### Your goal
All of the records should be reproduced word for word, but no images may appear in the copy.

---

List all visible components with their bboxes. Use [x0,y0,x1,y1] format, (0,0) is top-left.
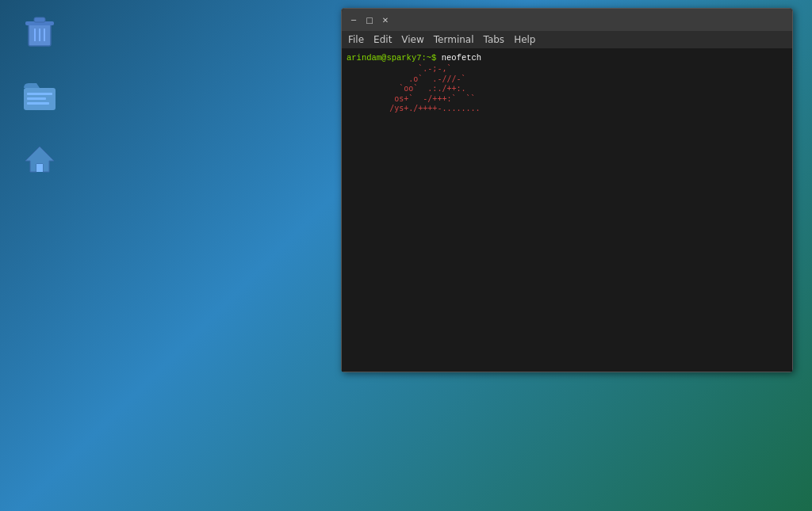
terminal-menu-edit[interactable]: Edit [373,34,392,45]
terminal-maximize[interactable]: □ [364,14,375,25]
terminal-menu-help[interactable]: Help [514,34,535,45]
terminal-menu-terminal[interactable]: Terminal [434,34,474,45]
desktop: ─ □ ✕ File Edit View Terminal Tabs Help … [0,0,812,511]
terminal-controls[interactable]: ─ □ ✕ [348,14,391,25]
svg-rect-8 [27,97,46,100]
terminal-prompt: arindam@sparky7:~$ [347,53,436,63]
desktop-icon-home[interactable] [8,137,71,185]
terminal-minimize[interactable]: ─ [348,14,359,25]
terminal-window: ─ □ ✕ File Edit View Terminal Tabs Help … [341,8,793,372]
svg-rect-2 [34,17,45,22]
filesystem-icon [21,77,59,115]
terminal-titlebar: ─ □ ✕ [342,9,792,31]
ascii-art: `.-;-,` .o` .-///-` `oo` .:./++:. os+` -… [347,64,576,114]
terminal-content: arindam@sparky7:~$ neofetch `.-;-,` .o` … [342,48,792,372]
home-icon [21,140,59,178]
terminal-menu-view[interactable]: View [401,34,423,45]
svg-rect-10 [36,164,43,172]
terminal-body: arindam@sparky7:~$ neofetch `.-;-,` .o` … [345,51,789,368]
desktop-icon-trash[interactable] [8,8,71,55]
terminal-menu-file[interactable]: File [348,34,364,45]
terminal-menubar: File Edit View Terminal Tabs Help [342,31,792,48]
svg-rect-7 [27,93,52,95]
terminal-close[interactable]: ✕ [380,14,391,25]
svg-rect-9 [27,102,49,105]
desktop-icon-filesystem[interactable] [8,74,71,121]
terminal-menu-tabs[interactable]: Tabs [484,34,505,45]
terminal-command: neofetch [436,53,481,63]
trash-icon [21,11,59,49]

---

### Problem solution
List all visible components with their bboxes. Use [x0,y0,x1,y1] format, (0,0) is top-left.
terminal-menu-edit[interactable]: Edit [373,34,392,45]
terminal-maximize[interactable]: □ [364,14,375,25]
terminal-menu-help[interactable]: Help [514,34,535,45]
terminal-menu-terminal[interactable]: Terminal [434,34,474,45]
desktop: ─ □ ✕ File Edit View Terminal Tabs Help … [0,0,812,511]
terminal-controls[interactable]: ─ □ ✕ [348,14,391,25]
svg-rect-8 [27,97,46,100]
terminal-prompt: arindam@sparky7:~$ [347,53,436,63]
desktop-icon-home[interactable] [8,137,71,185]
terminal-minimize[interactable]: ─ [348,14,359,25]
terminal-window: ─ □ ✕ File Edit View Terminal Tabs Help … [341,8,793,372]
svg-rect-2 [34,17,45,22]
filesystem-icon [21,77,59,115]
terminal-titlebar: ─ □ ✕ [342,9,792,31]
ascii-art: `.-;-,` .o` .-///-` `oo` .:./++:. os+` -… [347,64,576,114]
terminal-content: arindam@sparky7:~$ neofetch `.-;-,` .o` … [342,48,792,372]
home-icon [21,140,59,178]
terminal-menu-view[interactable]: View [401,34,423,45]
svg-rect-10 [36,164,43,172]
terminal-body: arindam@sparky7:~$ neofetch `.-;-,` .o` … [345,51,789,368]
desktop-icon-trash[interactable] [8,8,71,55]
terminal-menu-file[interactable]: File [348,34,364,45]
terminal-menubar: File Edit View Terminal Tabs Help [342,31,792,48]
svg-rect-7 [27,93,52,95]
terminal-close[interactable]: ✕ [380,14,391,25]
svg-rect-9 [27,102,49,105]
desktop-icon-filesystem[interactable] [8,74,71,121]
terminal-menu-tabs[interactable]: Tabs [484,34,505,45]
terminal-command: neofetch [436,53,481,63]
trash-icon [21,11,59,49]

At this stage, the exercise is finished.